Cet article est publié en partenariat avec Quora, plateforme sur laquelle les internautes peuvent poser des questions et où d'autres, spécialistes du sujet, leur répondent.
La question du jour: «Pourquoi le missile hypersonique russe Kinjal n'a-t-il pas été capable de détruire des centres névralgiques en Ukraine?»
La réponse de Nino Antoine:
Très bonne question. Il me semble que le missile Kinjal transporte une tonne de charge utile: c'est donc beaucoup en charge conventionnelle, mais pas suffisamment puissant pour détruire n'importe quelle cible. Mais qu'a-t-il de nouveau?
Rappelons-le, il existe deux grandes familles de missiles.

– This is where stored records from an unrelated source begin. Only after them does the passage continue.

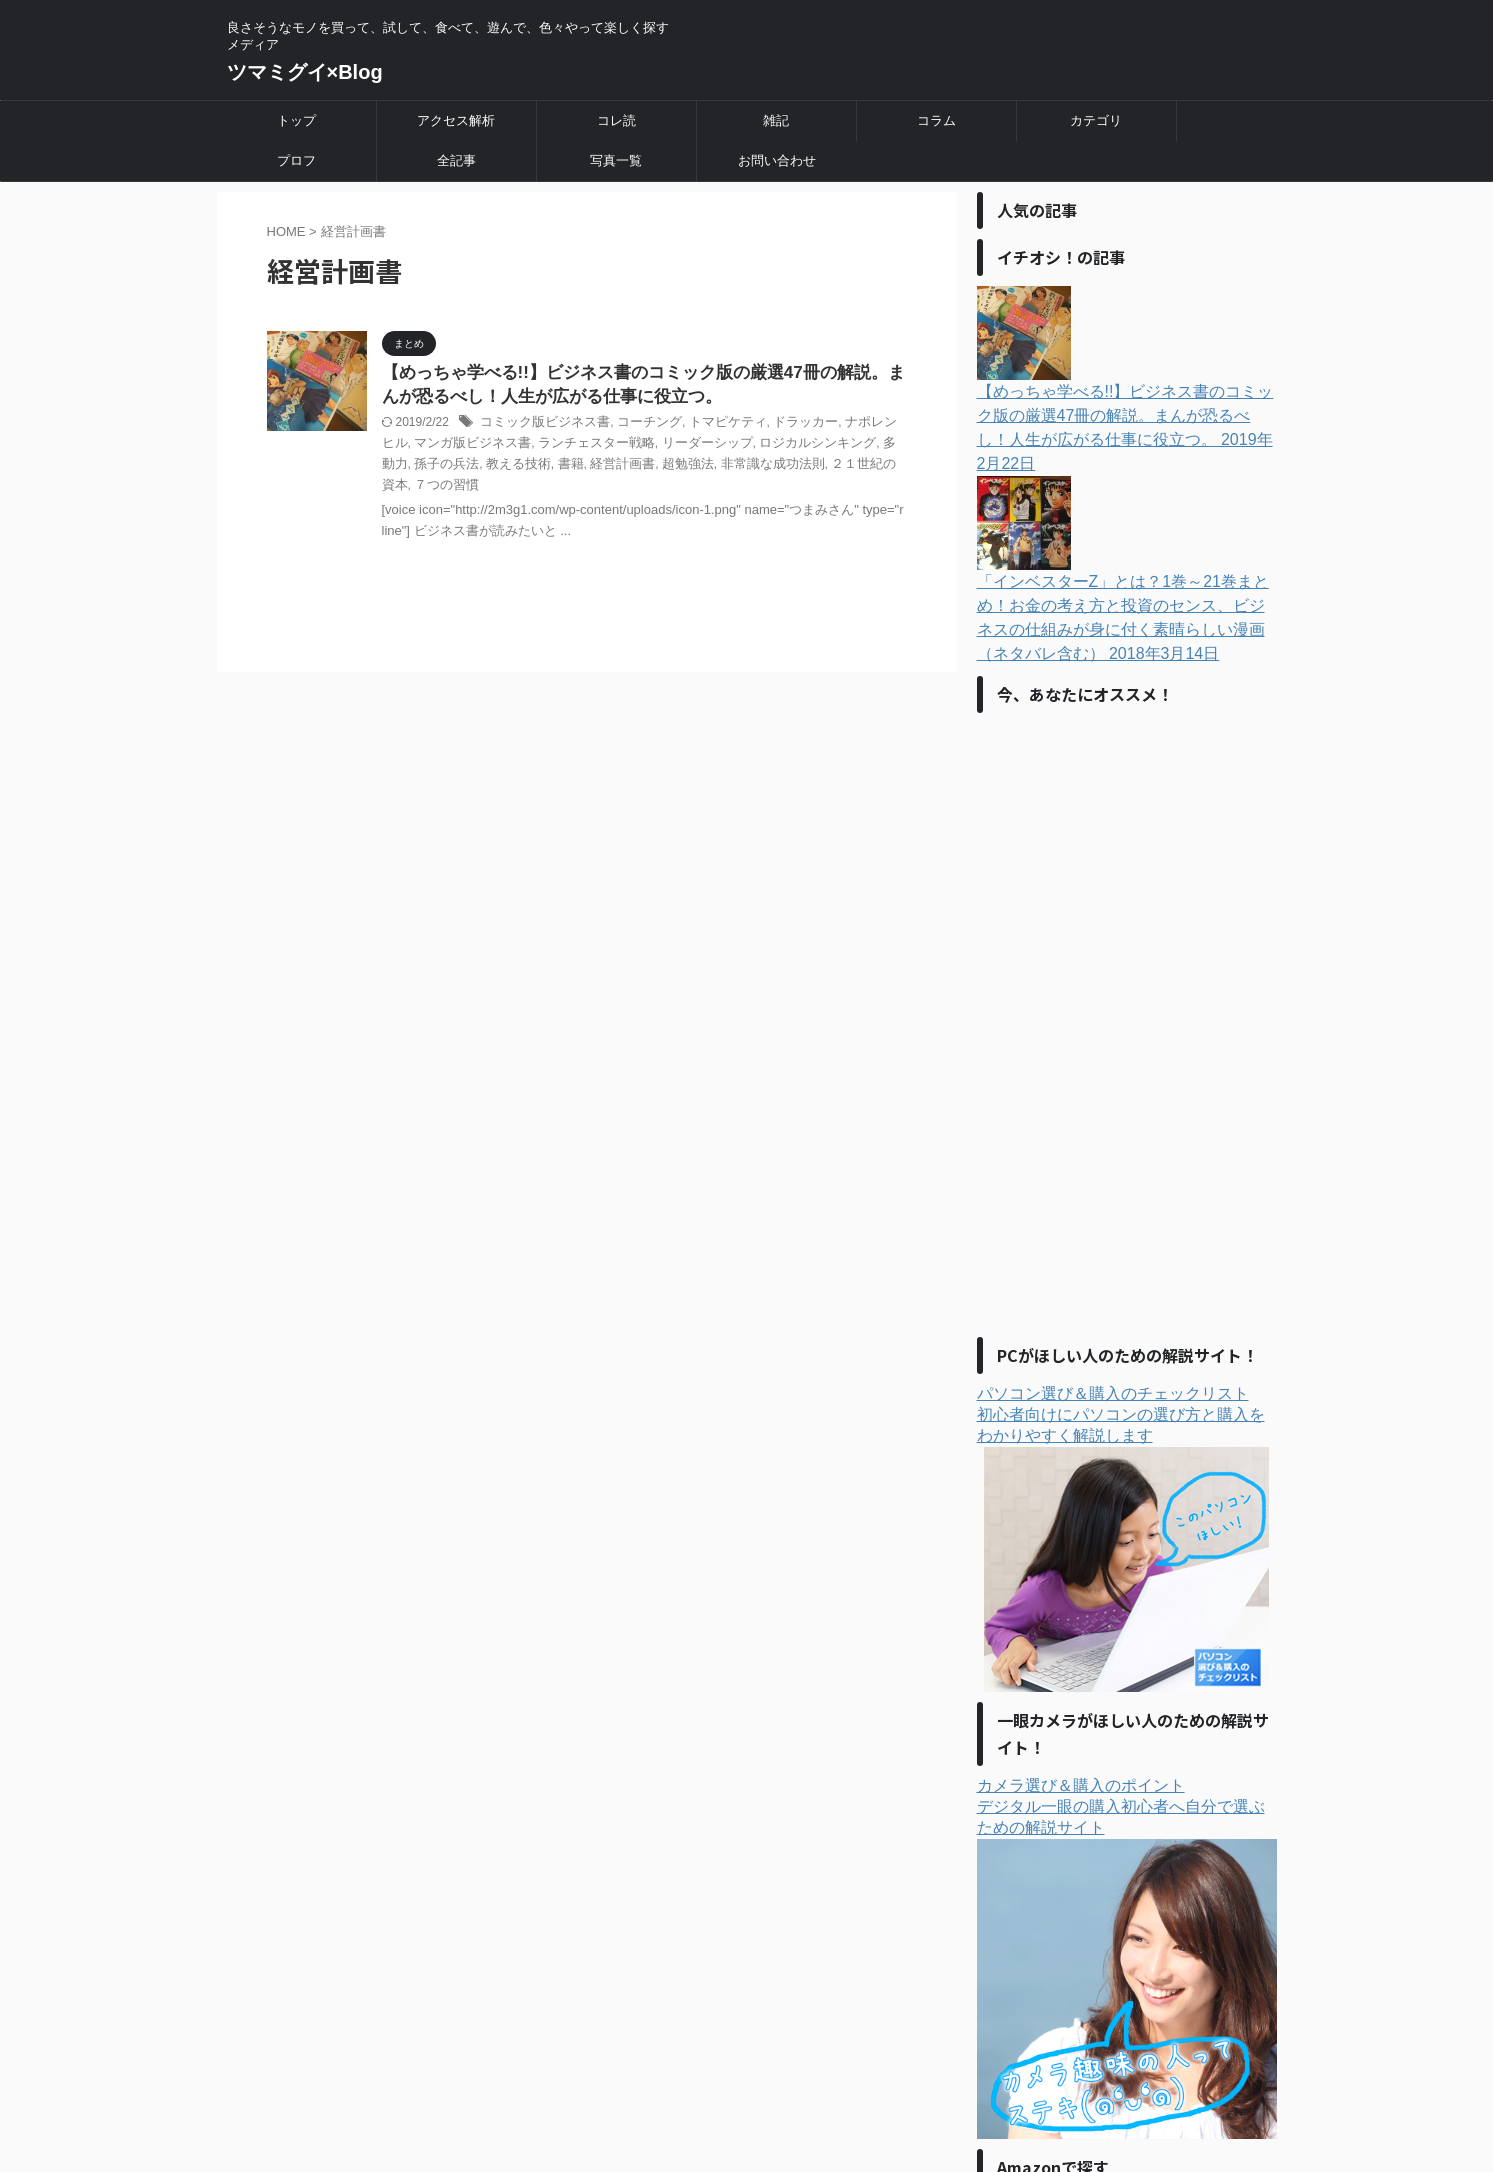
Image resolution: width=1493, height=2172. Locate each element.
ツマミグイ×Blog (305, 72)
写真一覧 (616, 160)
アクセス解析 (456, 120)
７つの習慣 (854, 467)
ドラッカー (782, 426)
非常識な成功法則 (679, 467)
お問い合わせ (777, 160)
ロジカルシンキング (756, 447)
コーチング (637, 426)
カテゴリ (1096, 120)
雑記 (776, 120)
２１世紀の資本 (776, 467)
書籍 (491, 467)
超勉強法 (600, 467)
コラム (936, 120)
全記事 (456, 160)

D'abord, il y a les balistiques et les balistiques intercontinentaux (ICBM). Ce sont des missiles qui se comportent comme une balle tirée à 45 degrés: ils montent, puis voyagent à 1.000 km d'altitude, pour redescendre à Mach 20 (vingt fois la vitesse du son). Ils transportent généralement six charges nucléaires, qui peuvent chacune se diriger à un endroit différent. On ne peut les arrêter que lorsqu'ils montent, et ils sont largement hypersoniques au sens propre du terme.
Ensuite, il y a les missiles de croisière qui, eux, transportent des charges plus conventionnelles. Ils volent bien plus bas et leurs trajectoires ne sont pas prévisibles. Malheureusement, ils ne sont pas très rapides. C'est là que l'on parle d'armes hypersoniques.
Ils volent cinq fois plus vite que le son, donc ne changent pas vraiment la puissance de frappe. Il est certes plus difficile de les intercepter, mais pour le moment, les missiles de croisière subsoniques suffisent. Bref, on peut voir que le Kinjal ne change quasiment rien à la donne, et encore moins au niveau de la puissance de feu car il coûte horriblement cher (10 millions de dollars le missile) –d'autant plus pour un produit encore sujet à des problèmes.
Bref, par pitié, ne dites plus «missiles hypersoniques» mais «missiles de croisière hypersoniques»! De fait, Vladimir Poutine a réussi à faire croire à tout le monde que son arme était révolutionnaire alors que… pas vraiment!